Pontianak (ANTARA News) - Sebanyak 45 warga negara Tiongkok, Kamis, menjalani sidang perdana di Pengadilan Negeri Pontianak, terkait bekerja tanpa izin di Kalimantan Barat.
Ke-45 warga negara Tiongkok tersebut tiba di PN Pontianak menggunakan mobil Imigrasi Kelas IA Pontianak sekitar pukul 09.30 WIB yang dikawal oleh petugas Imigrasi setempat.
"Hari ini ada 45 yang menjalani sidang di PN Pontianak, dari 48 warga negara Tiongkok yang kami amankan sebelumnya, tiga tidak menjalani sidang karena saat diamankan dapat menunjukkan paspor, sementara sisanya tidak, sehingga diproses hukum di PN Pontianak," kata Plt Kepala Imigrasi Kelas III Ketapang, Agustinus di Pontianak.
Sebelumnya, Tim Pengawasan Orang Asing (Timpora) Kalbar, Rabu (31/8) mengamankan sebanyak 48 orang warga negara Tiongkok karena masuk ke Kabupaten Ketapang dan Kayong Utara tanpa dokumen resmi.

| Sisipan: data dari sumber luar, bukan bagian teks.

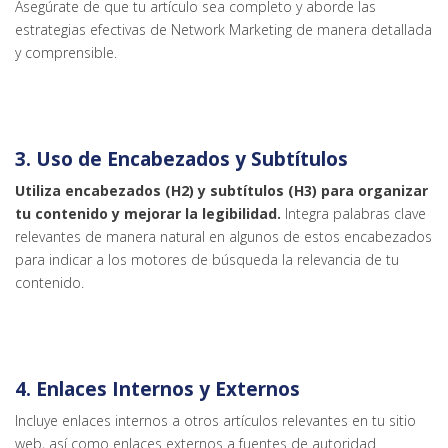
Asegúrate de que tu artículo sea completo y aborde las
estrategias efectivas de Network Marketing de manera detallada
y comprensible.
3. Uso de Encabezados y Subtítulos
Utiliza encabezados (H2) y subtítulos (H3) para organizar
tu contenido y mejorar la legibilidad.
Integra palabras clave
relevantes de manera natural en algunos de estos encabezados
para indicar a los motores de búsqueda la relevancia de tu
contenido.
4. Enlaces Internos y Externos
Incluye enlaces internos a otros artículos relevantes en tu sitio
web, así como enlaces externos a fuentes de autoridad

Sebagian di antara mereka yang diamankan itu pada Rabu (31/8), kata Kasubag PPHTI Kanwil Kemenkum HAM Kalbar Ardian Setiawan.
Mereka diamankan berawal dari pencegatan terhadap 27 warga negara Tiongkok di Bandara Rahadi Usman Ketapang karena tidak dapat menunjukkan dokumen resmi, seperti paspor, dan "overstay" selama 6 hari untuk izin tinggal.
Timpora mendapatkan informasi kembali dari masyarakat kalau ada lagi sekitar 10 WNA yang tinggal di rumah penduduk Kampung Sampit.
Mendapat informasi itu, kata Ardian, Timpora langsung menuju TKP dan mengamankan mereka. Keesokan harinya, Kamis (1/9), Timpora mengamankan kembali tujuh WNA dari lokasi PT Sepco Sub Kontraktor PT WHW, kemudian mengamankan empat WNA di Hotel Brenton Ketapang.
Pada Kamis (1/9), Timpora mengamankan 11 orang. Mereka hanya bisa menunjukkan fotokopi paspor.
Saat ini, kata dia, ke-48 orang tersebut sudah diamankan di Kantor Imigrasi Pontianak untuk menjalani pemeriksaan lebih lanjut.
"Jika nantinya ditemukan pelanggaran, akan diproses sesuai dengan ketentuan yang berlaku," ujarnya.
Ia menambahkan bahwa proses hukum tidak hanya kepada WNA tersebut, tetapi juga kepada para penjamin dan sponsor WNA tersebut.